Mientras el lodo y la metralla cubrían las trincheras del Somme, aquí se vivía el conflicto de una manera muy distinta, y hasta podría decirse que la ciudad vivió uno de sus momentos de esplendor (para unos cuantos, claro). Digamos que fue una neutralidad muy rentable. Aprovechado el parón forzoso de los talleres europeos, el textil amasó fortunas elaborando mantas y uniformes, mientras numerosas industrias civiles se reconvirtieron al material bélico, como la de Josep Albert Barret Moner, quien murió abatido a balazos en la tarde del 8 de enero de 1918 —18 disparos, entre las calles de Urgell y Còrsega— porque su fábrica estaba produciendo espoletas de artillería para el Ejército francés. Se echó la culpa a los sindicalistas, pero fueron los servicios secretos alemanes quienes movieron los hilos.
En realidad, Barcelona se había convertido en un nido de espías por el puerto y su proximidad con la frontera. Cuentan que el espionaje alemán consiguió colocar a una mujer en cada uno de los principales hoteles de la ciudad que se encargaba de vigilar, sin levantar sospechas, las entradas y salidas de viajeros que parecían importantes. Fueron aquellos días un bullicio de 'vedettes' a lo Mata Hari, submarinos que atracaban en Badalona, disputas entre aliadófilos y germanófilos, timbas de cartas y noches de juerga en el mítico Edén Concert, que ahora es un párking. Un escenario muy peliculero.

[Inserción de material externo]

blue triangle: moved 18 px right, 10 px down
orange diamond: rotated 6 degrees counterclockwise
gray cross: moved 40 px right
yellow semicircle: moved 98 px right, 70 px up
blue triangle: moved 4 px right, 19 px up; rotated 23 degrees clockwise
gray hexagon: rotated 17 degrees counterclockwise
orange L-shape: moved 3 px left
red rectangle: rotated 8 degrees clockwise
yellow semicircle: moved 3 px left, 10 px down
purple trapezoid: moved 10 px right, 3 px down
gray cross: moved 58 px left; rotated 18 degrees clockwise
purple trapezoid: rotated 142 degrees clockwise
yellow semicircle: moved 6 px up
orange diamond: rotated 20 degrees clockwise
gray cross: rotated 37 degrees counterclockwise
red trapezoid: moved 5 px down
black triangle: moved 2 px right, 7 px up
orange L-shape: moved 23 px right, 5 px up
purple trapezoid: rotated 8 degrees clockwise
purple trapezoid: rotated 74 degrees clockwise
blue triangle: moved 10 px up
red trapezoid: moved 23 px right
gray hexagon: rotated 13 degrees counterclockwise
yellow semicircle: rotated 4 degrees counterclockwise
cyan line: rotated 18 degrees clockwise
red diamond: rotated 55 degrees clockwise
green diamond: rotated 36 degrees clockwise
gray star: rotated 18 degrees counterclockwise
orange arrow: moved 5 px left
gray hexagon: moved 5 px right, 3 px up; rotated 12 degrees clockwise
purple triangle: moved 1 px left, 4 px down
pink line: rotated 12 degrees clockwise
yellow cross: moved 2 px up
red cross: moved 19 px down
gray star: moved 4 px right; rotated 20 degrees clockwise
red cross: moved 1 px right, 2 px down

El concierto acabó con el 'Himno europeo' de la 'Novena sinfonía de Beethoven', una oportuna advertencia contra los cantos de sirena del nacionalismo. Como subrayó el embajador alemán, somos herederos de generaciones de europeos que no tuvieron la inmensa fortuna de vivir un periodo tan prolongado de paz. No deberíamos olvidar que las amapolas rojas que volvieron a florecer sobre el barro de los campos de Flandes lo hicieron sobre los muertos.